The Housing Hysteria
This article is from the archive of The New York Sun before the launch of its new website in 2022. The Sun has neither altered nor updated such articles but will seek to correct any errors, mis-categorizations or other problems introduced during transfer.

Andrew Cuomo, last seen unsuccessfully running for governor of New York, resurfaced yesterday on the steps of City Hall in the company of some actual office holders to announce the formation of the “Coalition to Save America’s Affordable Housing.” The coalition’s purpose, as the speaker of the City Council, Gifford Miller, put it, is to thwart the Bush administration’s attempt “to try to throw families out onto the streets.”According to Mr. Cuomo, secretary of housing and urban development during the Clinton years, President Bush is determined “to reduce the amount of affordable housing in this country.” Rep. Charles Rangel warned Republicans planning on visiting the city for their party’s convention: “Don’t expect to come here to be having a party…at the expense of our housing.” Fully “110,000 people could be kicked out of their homes,” Senator Schumer added ominously, because the Bush administration is “trying to destroy Section 8.”

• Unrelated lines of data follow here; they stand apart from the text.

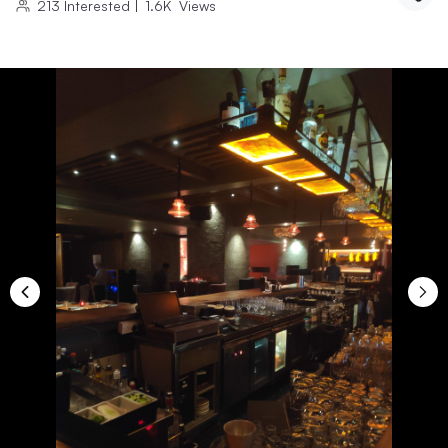
213
Interested
|
1.6K
Views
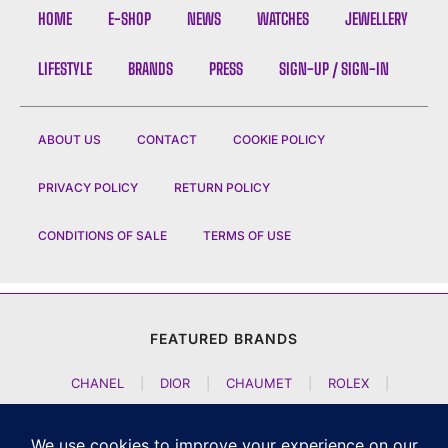
HOME
E-SHOP
NEWS
WATCHES
JEWELLERY
LIFESTYLE
BRANDS
PRESS
SIGN-UP / SIGN-IN
ABOUT US
CONTACT
COOKIE POLICY
PRIVACY POLICY
RETURN POLICY
CONDITIONS OF SALE
TERMS OF USE
FEATURED BRANDS
CHANEL
|
DIOR
|
CHAUMET
|
ROLEX
|
LOUIS VUITTON
|
BULGARI
|
HERMES
|
BREMONT
|
JACOB AND CO
|
TAG HEUER
|
A LANGE SOEHNE
|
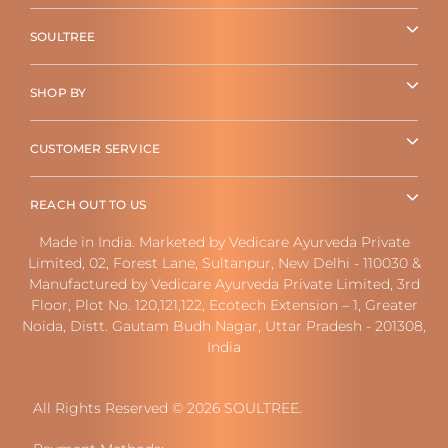
SOULTREE
SHOP BY
CUSTOMER SERVICE
REACH OUT TO US
Made in India. Marketed by Vedicare Ayurveda Private
Limited, 02, Forest Lane, Sultanpur, New Delhi - 110030 &
Manufactured by Vedicare Ayurveda Private Limited, 3rd
Floor, Plot No. 120,121,122, Ecotech Extension – 1, Greater
Noida, Distt. Gautam Budh Nagar, Uttar Pradesh - 201308,
India
All Rights Reserved © 2026 SOULTREE.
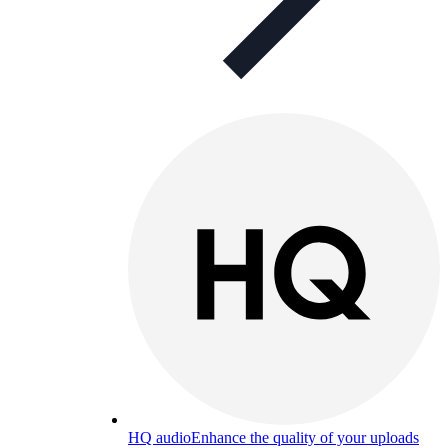
HQ audio
Enhance the quality of your uploads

The Section 8 housing program is the country’s largest federal housing program, currently supporting 2.1 million households. Low-income families pay 30% of their income on housing rent and a Section 8 voucher makes up the difference. The government is spending about $16 billion on the program this year. Next year, spending will be even higher.
The White House isn’t trying to destroy the Section 8 program. In fact, the $16 billion the federal government is spending on the program this year is $4.5 billion more than was spent in the last year of the Clinton administration, when spending stood at $11.38 billion. Mr. Cuomo has some nerve criticizing the Bush administration, which is spending a lot more on Section 8 housing than Mr. Cuomo ever did. Even so, the Department of Housing and Urban Development has been under some pressure to control the spiraling costs. So on April 22, HUD announced a plan to fund the vouchers at the rental rates of August 2003, plus an increase pegged to inflation.

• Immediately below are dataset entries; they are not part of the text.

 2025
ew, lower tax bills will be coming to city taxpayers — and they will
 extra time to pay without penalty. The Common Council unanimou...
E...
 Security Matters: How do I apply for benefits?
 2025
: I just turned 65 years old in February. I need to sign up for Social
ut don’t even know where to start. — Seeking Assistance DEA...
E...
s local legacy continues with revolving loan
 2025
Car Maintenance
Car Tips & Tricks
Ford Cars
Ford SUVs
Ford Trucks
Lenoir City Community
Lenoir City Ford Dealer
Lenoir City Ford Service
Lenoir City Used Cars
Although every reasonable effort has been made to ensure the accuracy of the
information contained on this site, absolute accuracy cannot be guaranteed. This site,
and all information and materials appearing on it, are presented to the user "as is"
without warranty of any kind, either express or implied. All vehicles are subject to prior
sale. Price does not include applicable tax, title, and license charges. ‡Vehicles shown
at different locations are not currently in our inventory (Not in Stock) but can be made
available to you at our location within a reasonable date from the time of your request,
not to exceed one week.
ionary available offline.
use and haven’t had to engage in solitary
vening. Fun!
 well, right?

HUD’s new guidelines represent an attempt to stay within the program’s Congressional appropriation and to spread that money to as many tenants as possible. This isn’t a “cut” in the federal housing program; it’s a debate over how much more to spend. The Section 8 program remains entirely intact.

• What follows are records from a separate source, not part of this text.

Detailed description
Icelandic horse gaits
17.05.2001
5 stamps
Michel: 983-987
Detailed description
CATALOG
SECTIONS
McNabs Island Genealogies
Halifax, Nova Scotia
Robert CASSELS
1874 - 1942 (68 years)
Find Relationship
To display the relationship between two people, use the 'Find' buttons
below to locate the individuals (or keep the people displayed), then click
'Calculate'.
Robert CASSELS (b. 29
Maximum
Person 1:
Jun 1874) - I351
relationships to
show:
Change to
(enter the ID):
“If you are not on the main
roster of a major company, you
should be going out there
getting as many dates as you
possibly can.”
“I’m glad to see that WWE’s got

The Democratic politicians protesting yesterday, however, expect growth without end. Mr. Cuomo went so far as to call HUD’s new guidelines a “contravention of the basic role of the department.” HUD, he said, is “supposed to be advocating and supporting affordable housing; it is not supposed to be a destroyer or an eliminator of affordable housing.” Yet, rather than Mr. Cuomo’s vision of welfare without end, we prefer the mission that the current housing secretary, Alphonso Jackson, described in congressional testimony last week: “A compassionate nation must ensure that those Americans served by HUD…live in a healthy and secure environment and have access to tools and opportunities that will help them move toward self-sufficiency.”
The Section 8 program, as Harvard scholar Howard Husock has noted, is “the last vestige of welfare without the reform.” Section 8 vouchers, unlike welfare, resemble an open-ended entitlement in that no time limit applies to them. To qualify for the program and to avoid paying more in rent, families need to keep their incomes low. The program discourages work and encourages dependency. Marrying a wage-earner makes little economic sense, too, under the Section 8 guidelines: As Mr. Husock writes on the City Journal Web site, “Overall, out of the 1 million or so non-elderly, non-disabled Section-8 households, single parents head 783,000.”
Somehow, the Section 8 program escaped the welfare-reform effort that aimed to end such perverse incentives and break the culture of dependency that they foster. The Bush administration has proposed a series of reforms to Section 8 for next year that aim at promoting self-sufficiency rather than dependence. But they would also help eliminate one of the country’s last old-style, big-government welfare programs. That’s really what the Coalition to Save America’s Affordable Housing is trying to prevent. Maybe a better name for the group would be the Coalition to Prevent Self-Sufficiency.